By now, most investors know all the problems facing pharmaceutical giant GlaxoSmithKline (NYSE:GSK). It's being hit on all sides by everything ranging from falling sales of its key drug Advair due to generic competition, to accusations of bribery in markets including China, and several others.
Investors have reacted to all this as you'd expect. Shares of GlaxoSmithKline have lost 12% of their value since the beginning of the year, and are 17% off their 52-week high reached just a few months ago. The sell-off has been fast and furious.
At the same time, though, the extreme bearishness may be overdone. GlaxoSmithKline has a diverse, highly profitable business, and thanks to its sell-off, the stock is now fairly cheap. In addition, GlaxoSmithKline offers a great dividend yield that places it ahead of most of its peers among Big Pharma. Last but not least, now that its stock price has declined, it might be vulnerable to a takeover attempt by a larger peer such as Pfizer (NYSE:PFE).
If you're not afraid to buy when there's blood in the streets, GlaxoSmithKline could be a savvy pick.
Pharmaceutical pipeline intact
GlaxoSmithKline's earnings so far this year have been significantly impacted by the threat of generics. Indeed, sales of the company's flagship product, inhaler drug Advair, have declined significantly. Fortunately, Glaxo isn't sitting still in the inhaler category. It's busily rebuilding its respiratory portfolio with a trio of launches, including Breo in the United States, as well as Anoro and Incruse.
Moreover, Glaxo has a robust pipeline in some exciting new areas of therapy, such as HIV and ebola, and has a robust vaccines business in general. For example, its HIV sales rose 13% last quarter, thanks to the recent launch of integrase inhibitor, Tivicay. In addition, Glaxo produced 26% growth in sales of vaccines in the emerging markets last quarter.
In all, Glaxo holds 40 new molecular entities in either Phase 2 or 3 clinical development. Plus, Glaxo believes around 30 of its assets currently in research and development have the potential to take leadership positions in their respective markets.

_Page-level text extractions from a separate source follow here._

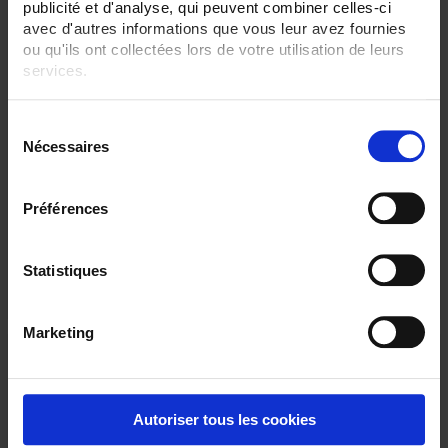
publicité et d'analyse, qui peuvent combiner celles-ci
avec d'autres informations que vous leur avez fournies
ou qu'ils ont collectées lors de votre utilisation de leurs
services.
Pour en savoir plus, veuillez consulter notre
politique de
S
CA 10141
confidentialité
.
Nécessaires
é
Abgedichtetes tragbares Leitfähigkeitsmessgerät zur Kontrolle der
l
Wasserqualität
e
Préférences
c
t
i
Statistiques
o
n
Marketing
d
u
c
o
Autoriser tous les cookies
n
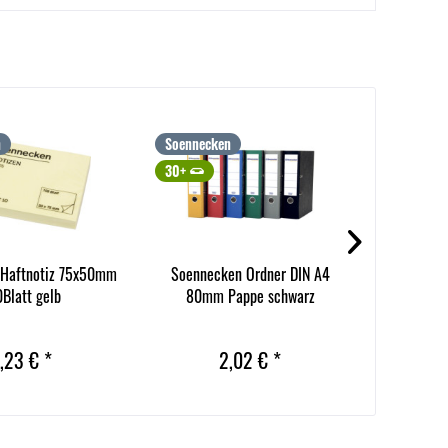
n
Soennecken
Soenneck
30+
30+
 Haftnotiz 75x50mm
Soennecken Ordner DIN A4
Soennec
Blatt gelb
80mm Pappe schwarz
5,0m
Inhalt
10 
,23 € *
2,02 € *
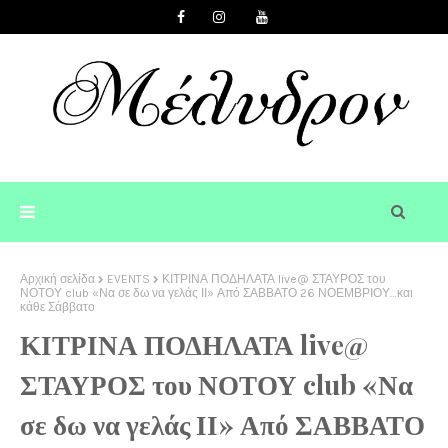
Αρχική σελίδα
EVENTS
ΚΙΤΡΙΝΑ ΠΟΔΗΛΑΤΑ live@ ΣΤΑΥΡΟΣ του
ΝΟΤΟΥ club «Να σε δω να γελάς ΙΙ» Από ΣΑΒΒΑΤΟ 26 ΝΟΕΜΒΡΙΟΥ…και
κάθε Σάββατο
ΚΙΤΡΙΝΑ ΠΟΔΗΛΑΤΑ live@
ΣΤΑΥΡΟΣ του ΝΟΤΟΥ club «Να
σε δω να γελάς ΙΙ» Από ΣΑΒΒΑΤΟ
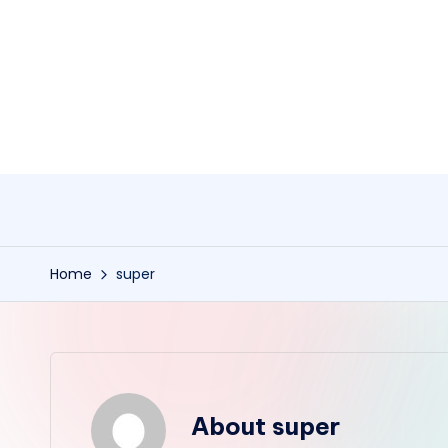
Skip
to
content
Home
super
About super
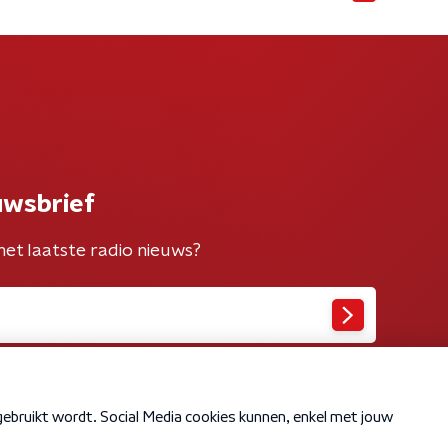
uwsbrief
het laatste radio nieuws?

It's true that Glaxo's results so far this year are unimpressive. Sales and earnings per share over the first half are down 12% and 22%, respectively, in pounds. That being said, GlaxoSmithKline doesn't expect earnings to decline for the full year. That hardly seems reason for such a decline in stock price.
In the meantime, Glaxo offers its investors a cheap valuation and high dividend yield until it sorts through its various challenges. Shares of Glaxo trade for just 13 times trailing earnings and offer a 5.5% dividend yield.
Speaking of Glaxo being cheap, now would be a perfect time for a larger competitor to swoop in and launch a takeover attempt.
Takeover target in the making?
A hidden catalyst may be in the form of a takeover. GlaxoSmithKline's drop in such a short time and its well-publicized operating challenges make it vulnerable to a takeover campaign. And who better to launch such an initiative than Pfizer?
Fresh off the disappointment from seeing its repeated attempts to acquire AstraZeneca (NYSE:AZN) fail, Pfizer should turn its attention to GlaxoSmithKline. Pfizer's goal in buying out AstraZeneca was to boost its pharmaceutical pipeline now that it has lost Lipitor to patent expiration. Pfizer can get the same benefits from buying Glaxo that it could from acquiring AstraZeneca.
The bottom line is that Pfizer is seeing sales decline significantly now that Lipitor is off-patent. Lipitor was the best-selling drug ever, and Pfizer will most likely turn to an acquisition to quickly replace those lost sales. Now that AstraZeneca is off the table, Glaxo looks like an attractive target because of its newfound vulnerability.
A cheap valuation, high dividend yield, and attractiveness as a takeover target all make GlaxoSmithKline a compelling investment at its current price of $47 per share.
Disclosure: The author has no positions in any stocks mentioned, and no plans to initiate any positions within the next 72 hours. The author wrote this article themselves, and it expresses their own opinions. The author is not receiving compensation for it (other than from Seeking Alpha). The author has no business relationship with any company whose stock is mentioned in this article.